PARENTING: Teaching children patience

By Dr. Lindsey Balderaz

Patience is a critical life skill that can have a big impact on how children and adults experience the process of waiting. As adults, we are often faced with opportunities to wait: waiting in line, waiting for our order to come in, waiting for our next paycheck to purchase a needed item. The feeling of waiting may cause discomfort, and this is especially true for children.

Children do not have as strong of a grasp of time, so when they are asked to wait, they may need additional help understanding how long, and what to do while they wait. When children have not mastered the art of waiting, you may notice temper tantrums, frequent repeating of questions, and other forms of distress.

There are a couple of things parents and other adults can do to help children learn the process of waiting and develop patience.

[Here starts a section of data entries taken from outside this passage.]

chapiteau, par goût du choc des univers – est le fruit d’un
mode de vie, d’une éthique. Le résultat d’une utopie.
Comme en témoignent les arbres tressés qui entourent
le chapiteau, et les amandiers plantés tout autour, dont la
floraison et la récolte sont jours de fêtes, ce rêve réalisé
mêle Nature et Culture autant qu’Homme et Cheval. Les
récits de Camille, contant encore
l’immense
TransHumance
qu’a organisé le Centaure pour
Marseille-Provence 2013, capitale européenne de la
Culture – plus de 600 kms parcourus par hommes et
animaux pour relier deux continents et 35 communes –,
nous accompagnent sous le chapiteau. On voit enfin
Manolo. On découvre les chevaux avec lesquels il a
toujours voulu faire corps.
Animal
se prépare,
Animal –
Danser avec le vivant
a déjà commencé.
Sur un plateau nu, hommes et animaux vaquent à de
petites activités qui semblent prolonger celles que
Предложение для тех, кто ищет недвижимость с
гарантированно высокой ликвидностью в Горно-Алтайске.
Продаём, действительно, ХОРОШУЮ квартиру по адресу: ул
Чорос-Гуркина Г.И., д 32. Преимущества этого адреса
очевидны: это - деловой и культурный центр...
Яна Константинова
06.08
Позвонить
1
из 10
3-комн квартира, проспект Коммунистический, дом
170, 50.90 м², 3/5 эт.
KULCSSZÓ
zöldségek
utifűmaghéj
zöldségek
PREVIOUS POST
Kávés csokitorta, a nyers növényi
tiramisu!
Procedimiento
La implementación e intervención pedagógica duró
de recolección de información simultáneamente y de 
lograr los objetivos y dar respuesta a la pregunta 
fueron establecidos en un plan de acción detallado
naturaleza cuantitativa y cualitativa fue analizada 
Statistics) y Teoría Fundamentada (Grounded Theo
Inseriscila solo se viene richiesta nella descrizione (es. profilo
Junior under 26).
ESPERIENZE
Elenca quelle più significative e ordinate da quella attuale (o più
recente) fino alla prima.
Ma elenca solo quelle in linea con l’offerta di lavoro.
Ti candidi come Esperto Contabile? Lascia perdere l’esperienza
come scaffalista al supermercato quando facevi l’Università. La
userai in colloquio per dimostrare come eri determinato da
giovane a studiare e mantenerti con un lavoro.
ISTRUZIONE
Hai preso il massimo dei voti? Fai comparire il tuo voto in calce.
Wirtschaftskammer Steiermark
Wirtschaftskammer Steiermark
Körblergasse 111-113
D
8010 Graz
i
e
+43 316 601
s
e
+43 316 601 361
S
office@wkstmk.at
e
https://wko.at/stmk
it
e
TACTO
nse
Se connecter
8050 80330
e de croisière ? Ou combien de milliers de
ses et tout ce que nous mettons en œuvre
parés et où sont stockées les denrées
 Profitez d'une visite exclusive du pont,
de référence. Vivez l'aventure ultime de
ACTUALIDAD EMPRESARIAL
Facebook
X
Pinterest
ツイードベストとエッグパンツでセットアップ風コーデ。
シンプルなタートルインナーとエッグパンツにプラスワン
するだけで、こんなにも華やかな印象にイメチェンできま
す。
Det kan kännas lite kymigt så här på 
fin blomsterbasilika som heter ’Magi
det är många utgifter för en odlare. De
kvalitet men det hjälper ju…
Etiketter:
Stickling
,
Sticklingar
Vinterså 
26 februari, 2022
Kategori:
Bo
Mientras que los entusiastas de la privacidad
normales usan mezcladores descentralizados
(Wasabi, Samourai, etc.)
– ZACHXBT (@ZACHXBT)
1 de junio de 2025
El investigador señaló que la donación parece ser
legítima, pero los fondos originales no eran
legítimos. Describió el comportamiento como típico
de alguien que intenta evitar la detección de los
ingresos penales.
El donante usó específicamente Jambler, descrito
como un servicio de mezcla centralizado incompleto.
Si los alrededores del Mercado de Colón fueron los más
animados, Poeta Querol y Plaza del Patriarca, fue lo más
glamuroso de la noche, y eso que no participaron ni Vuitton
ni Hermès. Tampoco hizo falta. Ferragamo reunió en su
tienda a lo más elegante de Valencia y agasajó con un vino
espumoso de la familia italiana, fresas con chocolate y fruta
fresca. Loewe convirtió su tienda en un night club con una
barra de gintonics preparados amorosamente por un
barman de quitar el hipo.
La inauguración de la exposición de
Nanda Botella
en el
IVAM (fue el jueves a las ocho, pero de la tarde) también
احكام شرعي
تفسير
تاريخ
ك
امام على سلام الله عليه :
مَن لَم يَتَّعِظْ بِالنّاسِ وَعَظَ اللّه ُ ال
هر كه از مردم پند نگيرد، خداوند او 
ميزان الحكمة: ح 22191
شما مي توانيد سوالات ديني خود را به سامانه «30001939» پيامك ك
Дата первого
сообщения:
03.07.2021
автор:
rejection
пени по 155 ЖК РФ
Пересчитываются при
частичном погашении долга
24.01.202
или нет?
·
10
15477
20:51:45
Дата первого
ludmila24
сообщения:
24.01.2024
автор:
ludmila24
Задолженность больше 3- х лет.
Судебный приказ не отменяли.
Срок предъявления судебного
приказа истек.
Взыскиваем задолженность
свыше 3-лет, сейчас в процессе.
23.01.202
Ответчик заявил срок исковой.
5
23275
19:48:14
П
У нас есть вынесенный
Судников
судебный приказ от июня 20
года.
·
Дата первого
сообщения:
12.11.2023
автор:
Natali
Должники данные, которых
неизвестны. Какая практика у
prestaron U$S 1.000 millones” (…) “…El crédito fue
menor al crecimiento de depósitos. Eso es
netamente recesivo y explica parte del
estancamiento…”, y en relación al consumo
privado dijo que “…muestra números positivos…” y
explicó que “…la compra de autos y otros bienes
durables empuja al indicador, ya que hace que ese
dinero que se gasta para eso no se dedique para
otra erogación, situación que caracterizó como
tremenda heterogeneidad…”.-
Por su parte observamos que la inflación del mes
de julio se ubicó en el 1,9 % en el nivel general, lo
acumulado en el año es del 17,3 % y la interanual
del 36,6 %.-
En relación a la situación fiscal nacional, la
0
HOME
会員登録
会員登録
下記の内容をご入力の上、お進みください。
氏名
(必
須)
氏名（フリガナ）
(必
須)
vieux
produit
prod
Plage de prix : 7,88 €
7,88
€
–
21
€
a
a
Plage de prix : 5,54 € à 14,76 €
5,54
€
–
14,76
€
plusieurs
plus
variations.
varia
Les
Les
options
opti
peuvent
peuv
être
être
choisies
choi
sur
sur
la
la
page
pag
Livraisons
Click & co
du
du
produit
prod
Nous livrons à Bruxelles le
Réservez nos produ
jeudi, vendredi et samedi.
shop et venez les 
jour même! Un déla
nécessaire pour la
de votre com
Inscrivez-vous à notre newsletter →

The first strategy is to name it. When you notice your child becoming distressed because they don’t have the thing they want yet, get on their eye level, use a calm and reassuring voice, and let them know that they will have to wait. Explain to them that they will receive the item they desire, but they will need to be patient. Describe how long they will need to wait. Share with the child that you understand that waiting can be hard, but being inpatient will not make the item come to them faster.

Another strategy for helping children develop the skill of patience is to model it. When you, as an adult, are waiting, verbalize to your child the process that you are going through: “we are waiting in line until it is our turn. We can’t cut in line, because that would be unfair, so we will stand in line and wait, even if it is hard. It should be out turn in about 2 minutes.”

Another example: “I am waiting for my new shoes to come in the mail. I ordered them a week ago but they are not here yet. I will continue to be patient and wait. I am excited to get them, but I will need to be patient.” These modeling strategies will help your children begin to develop their own inner dialogue (how they talk to themselves).

Children do not come into the world intrinsically knowing many of the life skills that are required for their future success, including waiting. Some children will have an easier time learning this skill, as it causes less discomfort for some than others. With many of the skills needed for success, using language to describe what is happening and modeling when you use the skill are two strategies to help your child on their path to mastering these competencies.